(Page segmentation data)

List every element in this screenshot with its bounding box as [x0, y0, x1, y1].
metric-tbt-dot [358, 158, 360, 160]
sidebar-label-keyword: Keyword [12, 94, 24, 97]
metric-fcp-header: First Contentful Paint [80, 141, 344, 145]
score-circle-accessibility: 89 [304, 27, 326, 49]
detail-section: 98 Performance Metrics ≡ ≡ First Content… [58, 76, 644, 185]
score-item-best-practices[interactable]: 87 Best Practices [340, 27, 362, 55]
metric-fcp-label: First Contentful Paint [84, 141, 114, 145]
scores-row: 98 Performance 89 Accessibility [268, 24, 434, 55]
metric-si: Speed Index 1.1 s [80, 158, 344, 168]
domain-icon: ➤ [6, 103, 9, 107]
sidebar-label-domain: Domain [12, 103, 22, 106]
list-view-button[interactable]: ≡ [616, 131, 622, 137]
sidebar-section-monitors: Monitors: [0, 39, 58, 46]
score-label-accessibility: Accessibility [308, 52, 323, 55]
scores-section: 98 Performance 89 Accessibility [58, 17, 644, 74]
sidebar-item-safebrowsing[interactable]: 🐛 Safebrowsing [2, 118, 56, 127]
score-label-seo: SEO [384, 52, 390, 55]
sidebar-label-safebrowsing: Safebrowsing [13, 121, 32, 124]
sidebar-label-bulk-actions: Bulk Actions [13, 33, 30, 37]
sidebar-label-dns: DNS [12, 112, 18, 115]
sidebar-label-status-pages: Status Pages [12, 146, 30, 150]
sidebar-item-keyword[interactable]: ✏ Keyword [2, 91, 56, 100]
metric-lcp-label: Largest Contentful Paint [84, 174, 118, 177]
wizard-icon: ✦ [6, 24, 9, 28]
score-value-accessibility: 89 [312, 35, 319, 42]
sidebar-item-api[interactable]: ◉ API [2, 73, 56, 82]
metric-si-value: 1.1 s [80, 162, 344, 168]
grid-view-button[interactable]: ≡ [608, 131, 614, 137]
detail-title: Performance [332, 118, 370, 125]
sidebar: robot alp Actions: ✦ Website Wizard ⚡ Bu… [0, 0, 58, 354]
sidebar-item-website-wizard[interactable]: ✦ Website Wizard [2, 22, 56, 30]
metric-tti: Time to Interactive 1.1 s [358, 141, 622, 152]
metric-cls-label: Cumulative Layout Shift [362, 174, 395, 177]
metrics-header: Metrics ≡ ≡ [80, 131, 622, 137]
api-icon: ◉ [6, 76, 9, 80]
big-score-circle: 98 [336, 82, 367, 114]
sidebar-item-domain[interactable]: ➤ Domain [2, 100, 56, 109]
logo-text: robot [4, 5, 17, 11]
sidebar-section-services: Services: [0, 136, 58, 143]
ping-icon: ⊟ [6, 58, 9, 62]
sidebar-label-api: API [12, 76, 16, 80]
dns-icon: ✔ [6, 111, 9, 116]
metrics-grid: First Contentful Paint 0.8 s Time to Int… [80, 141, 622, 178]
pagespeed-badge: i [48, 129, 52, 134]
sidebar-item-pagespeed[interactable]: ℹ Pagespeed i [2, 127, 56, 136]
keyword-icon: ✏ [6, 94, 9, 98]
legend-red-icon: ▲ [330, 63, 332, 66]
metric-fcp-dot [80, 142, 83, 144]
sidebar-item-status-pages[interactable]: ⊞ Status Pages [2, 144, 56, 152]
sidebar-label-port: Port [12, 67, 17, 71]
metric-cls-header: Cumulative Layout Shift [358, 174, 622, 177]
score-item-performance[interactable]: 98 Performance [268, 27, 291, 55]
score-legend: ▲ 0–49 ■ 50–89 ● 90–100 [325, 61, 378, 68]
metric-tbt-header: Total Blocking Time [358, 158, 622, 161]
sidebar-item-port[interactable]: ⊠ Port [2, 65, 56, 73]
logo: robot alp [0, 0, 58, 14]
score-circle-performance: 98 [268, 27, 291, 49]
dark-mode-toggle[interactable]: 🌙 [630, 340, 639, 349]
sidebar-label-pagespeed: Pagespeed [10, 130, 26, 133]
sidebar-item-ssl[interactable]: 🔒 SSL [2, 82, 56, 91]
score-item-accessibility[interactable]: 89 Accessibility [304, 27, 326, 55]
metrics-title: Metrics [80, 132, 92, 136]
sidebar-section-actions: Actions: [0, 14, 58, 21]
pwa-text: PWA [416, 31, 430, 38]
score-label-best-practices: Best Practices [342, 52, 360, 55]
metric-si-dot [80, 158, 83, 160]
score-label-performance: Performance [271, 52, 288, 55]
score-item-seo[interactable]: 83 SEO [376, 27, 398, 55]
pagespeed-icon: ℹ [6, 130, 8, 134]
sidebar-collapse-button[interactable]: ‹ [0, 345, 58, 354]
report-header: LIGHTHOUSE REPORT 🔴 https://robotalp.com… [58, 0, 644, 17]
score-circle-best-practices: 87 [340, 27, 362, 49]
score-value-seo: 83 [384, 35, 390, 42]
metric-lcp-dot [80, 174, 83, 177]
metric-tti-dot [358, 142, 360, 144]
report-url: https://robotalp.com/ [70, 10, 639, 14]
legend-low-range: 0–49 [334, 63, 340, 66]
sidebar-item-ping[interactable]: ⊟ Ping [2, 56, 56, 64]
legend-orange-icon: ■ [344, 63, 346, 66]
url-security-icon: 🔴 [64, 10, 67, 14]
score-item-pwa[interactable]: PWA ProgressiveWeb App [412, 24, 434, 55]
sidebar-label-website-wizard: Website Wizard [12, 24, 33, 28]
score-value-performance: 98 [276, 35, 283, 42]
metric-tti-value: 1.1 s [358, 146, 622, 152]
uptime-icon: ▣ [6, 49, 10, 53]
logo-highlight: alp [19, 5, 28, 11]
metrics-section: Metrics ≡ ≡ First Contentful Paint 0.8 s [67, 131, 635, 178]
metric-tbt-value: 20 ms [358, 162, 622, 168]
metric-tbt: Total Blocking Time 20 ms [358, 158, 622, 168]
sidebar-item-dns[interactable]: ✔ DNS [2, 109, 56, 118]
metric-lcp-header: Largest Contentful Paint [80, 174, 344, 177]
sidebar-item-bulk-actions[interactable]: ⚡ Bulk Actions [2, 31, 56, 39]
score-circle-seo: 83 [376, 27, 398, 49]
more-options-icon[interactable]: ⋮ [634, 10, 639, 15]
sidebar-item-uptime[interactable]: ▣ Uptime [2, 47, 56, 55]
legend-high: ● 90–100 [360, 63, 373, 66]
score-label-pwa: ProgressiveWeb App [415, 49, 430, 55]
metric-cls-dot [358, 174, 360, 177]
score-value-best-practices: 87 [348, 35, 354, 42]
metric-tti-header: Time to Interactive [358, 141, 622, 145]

**Exercise requirements**. All of the entries need to be reproduced exactly; please write them out.

**Answer to this problem**.
List every element in this screenshot with its bounding box as [x0, y0, x1, y1].
metric-tbt-dot [358, 158, 360, 160]
sidebar-label-keyword: Keyword [12, 94, 24, 97]
metric-fcp-header: First Contentful Paint [80, 141, 344, 145]
score-circle-accessibility: 89 [304, 27, 326, 49]
detail-section: 98 Performance Metrics ≡ ≡ First Content… [58, 76, 644, 185]
score-item-best-practices[interactable]: 87 Best Practices [340, 27, 362, 55]
metric-fcp-label: First Contentful Paint [84, 141, 114, 145]
scores-row: 98 Performance 89 Accessibility [268, 24, 434, 55]
metric-si: Speed Index 1.1 s [80, 158, 344, 168]
domain-icon: ➤ [6, 103, 9, 107]
sidebar-label-domain: Domain [12, 103, 22, 106]
list-view-button[interactable]: ≡ [616, 131, 622, 137]
sidebar-section-monitors: Monitors: [0, 39, 58, 46]
score-label-accessibility: Accessibility [308, 52, 323, 55]
scores-section: 98 Performance 89 Accessibility [58, 17, 644, 74]
sidebar-item-safebrowsing[interactable]: 🐛 Safebrowsing [2, 118, 56, 127]
score-label-seo: SEO [384, 52, 390, 55]
sidebar-label-safebrowsing: Safebrowsing [13, 121, 32, 124]
sidebar-label-bulk-actions: Bulk Actions [13, 33, 30, 37]
sidebar-label-dns: DNS [12, 112, 18, 115]
sidebar-label-status-pages: Status Pages [12, 146, 30, 150]
sidebar-item-keyword[interactable]: ✏ Keyword [2, 91, 56, 100]
metric-lcp-label: Largest Contentful Paint [84, 174, 118, 177]
wizard-icon: ✦ [6, 24, 9, 28]
score-value-accessibility: 89 [312, 35, 319, 42]
sidebar-item-api[interactable]: ◉ API [2, 73, 56, 82]
metric-si-value: 1.1 s [80, 162, 344, 168]
grid-view-button[interactable]: ≡ [608, 131, 614, 137]
detail-title: Performance [332, 118, 370, 125]
sidebar: robot alp Actions: ✦ Website Wizard ⚡ Bu… [0, 0, 58, 354]
sidebar-item-website-wizard[interactable]: ✦ Website Wizard [2, 22, 56, 30]
metric-tti: Time to Interactive 1.1 s [358, 141, 622, 152]
metric-cls-label: Cumulative Layout Shift [362, 174, 395, 177]
metrics-header: Metrics ≡ ≡ [80, 131, 622, 137]
api-icon: ◉ [6, 76, 9, 80]
big-score-circle: 98 [336, 82, 367, 114]
sidebar-item-domain[interactable]: ➤ Domain [2, 100, 56, 109]
logo-text: robot [4, 5, 17, 11]
sidebar-section-services: Services: [0, 136, 58, 143]
ping-icon: ⊟ [6, 58, 9, 62]
sidebar-label-api: API [12, 76, 16, 80]
dns-icon: ✔ [6, 111, 9, 116]
metrics-grid: First Contentful Paint 0.8 s Time to Int… [80, 141, 622, 178]
pagespeed-badge: i [48, 129, 52, 134]
sidebar-item-pagespeed[interactable]: ℹ Pagespeed i [2, 127, 56, 136]
keyword-icon: ✏ [6, 94, 9, 98]
legend-red-icon: ▲ [330, 63, 332, 66]
metric-fcp-dot [80, 142, 83, 144]
sidebar-item-status-pages[interactable]: ⊞ Status Pages [2, 144, 56, 152]
sidebar-label-port: Port [12, 67, 17, 71]
metric-cls-header: Cumulative Layout Shift [358, 174, 622, 177]
score-item-performance[interactable]: 98 Performance [268, 27, 291, 55]
score-legend: ▲ 0–49 ■ 50–89 ● 90–100 [325, 61, 378, 68]
metric-tbt-header: Total Blocking Time [358, 158, 622, 161]
sidebar-item-port[interactable]: ⊠ Port [2, 65, 56, 73]
logo: robot alp [0, 0, 58, 14]
score-circle-performance: 98 [268, 27, 291, 49]
dark-mode-toggle[interactable]: 🌙 [630, 340, 639, 349]
sidebar-label-pagespeed: Pagespeed [10, 130, 26, 133]
sidebar-item-ssl[interactable]: 🔒 SSL [2, 82, 56, 91]
score-item-accessibility[interactable]: 89 Accessibility [304, 27, 326, 55]
metrics-title: Metrics [80, 132, 92, 136]
sidebar-section-actions: Actions: [0, 14, 58, 21]
pwa-text: PWA [416, 31, 430, 38]
score-label-best-practices: Best Practices [342, 52, 360, 55]
metric-si-dot [80, 158, 83, 160]
score-label-performance: Performance [271, 52, 288, 55]
score-item-seo[interactable]: 83 SEO [376, 27, 398, 55]
pagespeed-icon: ℹ [6, 130, 8, 134]
sidebar-collapse-button[interactable]: ‹ [0, 345, 58, 354]
report-header: LIGHTHOUSE REPORT 🔴 https://robotalp.com… [58, 0, 644, 17]
score-circle-best-practices: 87 [340, 27, 362, 49]
score-value-seo: 83 [384, 35, 390, 42]
metric-lcp-dot [80, 174, 83, 177]
metric-tti-dot [358, 142, 360, 144]
report-url: https://robotalp.com/ [70, 10, 639, 14]
legend-low-range: 0–49 [334, 63, 340, 66]
sidebar-item-ping[interactable]: ⊟ Ping [2, 56, 56, 64]
legend-orange-icon: ■ [344, 63, 346, 66]
url-security-icon: 🔴 [64, 10, 67, 14]
score-item-pwa[interactable]: PWA ProgressiveWeb App [412, 24, 434, 55]
sidebar-label-website-wizard: Website Wizard [12, 24, 33, 28]
score-value-performance: 98 [276, 35, 283, 42]
metric-tti-value: 1.1 s [358, 146, 622, 152]
uptime-icon: ▣ [6, 49, 10, 53]
logo-highlight: alp [19, 5, 28, 11]
metrics-section: Metrics ≡ ≡ First Contentful Paint 0.8 s [67, 131, 635, 178]
metric-tbt-value: 20 ms [358, 162, 622, 168]
metric-tbt: Total Blocking Time 20 ms [358, 158, 622, 168]
sidebar-item-dns[interactable]: ✔ DNS [2, 109, 56, 118]
metric-lcp-header: Largest Contentful Paint [80, 174, 344, 177]
sidebar-item-bulk-actions[interactable]: ⚡ Bulk Actions [2, 31, 56, 39]
score-circle-seo: 83 [376, 27, 398, 49]
more-options-icon[interactable]: ⋮ [634, 10, 639, 15]
sidebar-item-uptime[interactable]: ▣ Uptime [2, 47, 56, 55]
legend-high: ● 90–100 [360, 63, 373, 66]
score-label-pwa: ProgressiveWeb App [415, 49, 430, 55]
metric-cls-dot [358, 174, 360, 177]
score-value-best-practices: 87 [348, 35, 354, 42]
metric-tti-header: Time to Interactive [358, 141, 622, 145]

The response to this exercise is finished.